USDA Considers Grazing Mandate for Certified Organic Milk

From the Associated Press

The cows on Pam and Jeff Riesgraf's farm chomped happily away on lush, green grass on a warm, sunny afternoon. Their milk would soon find its way to grocery stores, where organic dairy products are a hot item.

The Riesgraf farm represents one vision for organic dairy -- small and medium-size family farms where the cows have names and spend the growing season on pasture.

A different kind of organic dairy farm is emerging out West -- corporate-owned feedlot operations with thousands of cows that are fed organic grain but, critics say, get little chance to graze.

Fears that big operations will muscle out family farms have produced a backlash, including a boycott by the Organic Consumers Assn. against the country's biggest organic milk brand, Horizon Organic.

Organic farmers and consumer groups are hoping the U.S. Department of Agriculture will level the field. The agency is considering whether to mandate that milk bearing the "USDA Organic" seal come from cows that have significant access to pasture, a move that smaller producers say would give them the protection they need.

Chris Hoffman drank Horizon milk until she learned about the dispute and switched brands.

The Sherburne, N.Y., woman said she'd thought she was buying milk from "family farms with happy cows." To her, feedlot milk does not follow the spirit of organic farming.

"I just think it's patently dishonest. And it just really ticked me off," she said.

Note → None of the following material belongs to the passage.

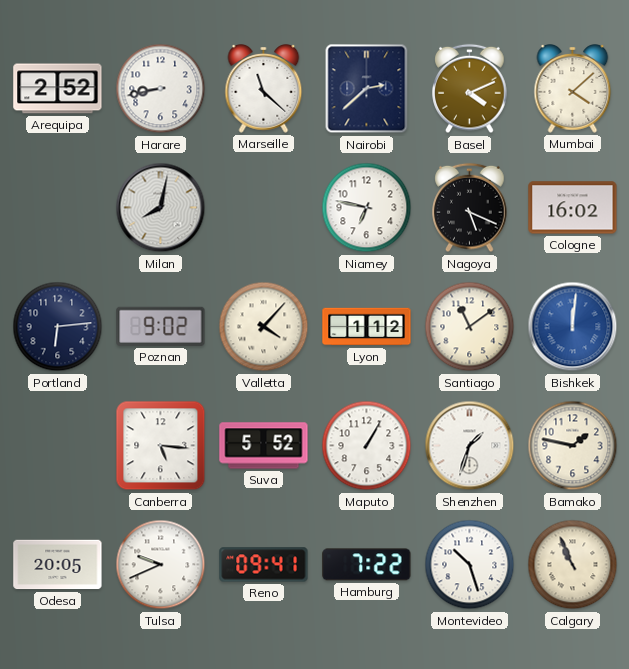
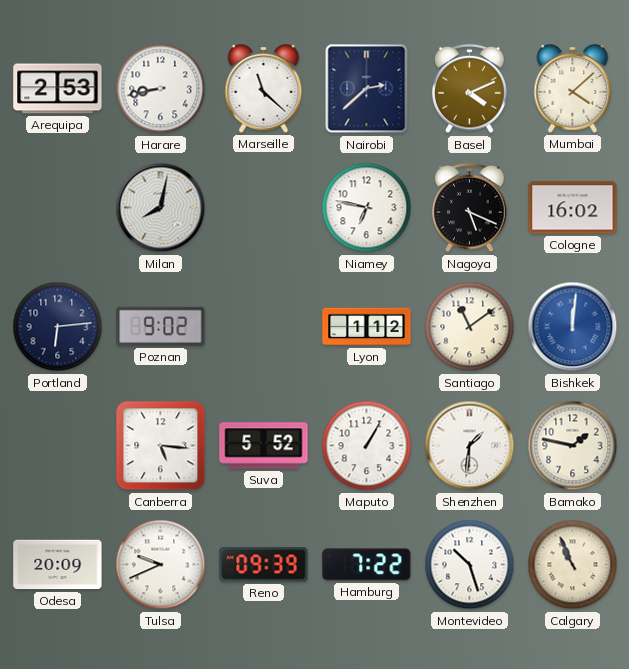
Arequipa: 2:52 -> 2:53
Valletta: 4:07 -> none
Shenzhen: 1:33 -> 1:31
Odesa: 20:05 -> 20:09
Reno: 09:41 -> 09:39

Horizon, part of Fort Worth, Texas-based Dean Foods Co., sells about half of the organic milk in this country, through retailers including Wal-Mart Stores Inc. Its chief executive, Joe Scalzo, said Horizon was a strong supporter of family farms, helping hundreds make the transition to organic. Horizon is just trying to meet the "exponential" growth in a market where demand outstrips supply by about 20%, he said.

However, Mark A. Kastel, senior farm policy analyst with the research group Cornucopia Institute, countered, "There's been a near-consensus in the organic community that these factory farms are repugnant to the consumer and put organic farms at a disadvantage."

Kastel said organic milk consumers are willing to pay more because they believe it's produced to higher ethical standards that benefit the environment, the animals and family farmers.

"They don't think they're supporting rich corporate investors who think organics is a great way to cash in," he said.

The Organic Trade Assn. says the U.S. organic dairy sector racked up $2.1 billion in sales last year, up 24% from 2004. The association says organics now make up 3.5% of all dairy products sold in the U.S.

Although Scalzo said the boycott has had "very, very little" effect, he acknowledged that Horizon has had to spend time explaining its position to stores.

While Broomfield, Colo.-based Horizon has taken the most heat, the critics also slam Aurora Organic Dairy, of Boulder, Colo., which provides private-label organic milk to chains including Costco, Safeway, Giant and Wild Oats.

Aurora says it milks about 4,100 and 3,500 cows, respectively, at its farms near Platteville, Colo., and Dublin, Texas, and will open a 3,200-cow operation near Kearsey, Colo., this fall.

The company says its approach is unique in the organic dairy sector, allowing it to keep prices affordable while producing the highest-quality milk. Aurora says its cows get a balanced diet that includes organic grain and hay, and they graze on organic pasture.

Aurora spokeswoman Amy Barr said organic standards shouldn't be based on an "image of Old MacDonald's Farm" held by people who may never have been on a farm. Pasture is important, but it's not the only measure of animal welfare, nor is an all-grass diet necessarily the best for a cow's health, she said.

Horizon milks about 4,000 cows at its farm near Paul, Idaho, and about 450 at its farm near Kennedyville, Md. But Scalzo said Horizon gets more than 80% of its milk from 340 family farms, all but three of them with herds of 500 cows or fewer.

"Farms of all sizes are going to be needed -- at least for the foreseeable future, the next two to five years -- to meet demand," Scalzo said.

Executives with Austin, Texas-based Whole Foods Market Inc. recently toured Horizon's Idaho farm and were pleased with improvements made there, said Margaret Wittenberg, vice president of communications and quality standards.

"The cows looked in good health. They were certainly curious, which is always a good sign. They're being taken care of," Wittenberg said.

Whole Foods was not impressed, however, by Aurora's Colorado farm.

"It remains unacceptable for us," Wittenberg said, declining to elaborate.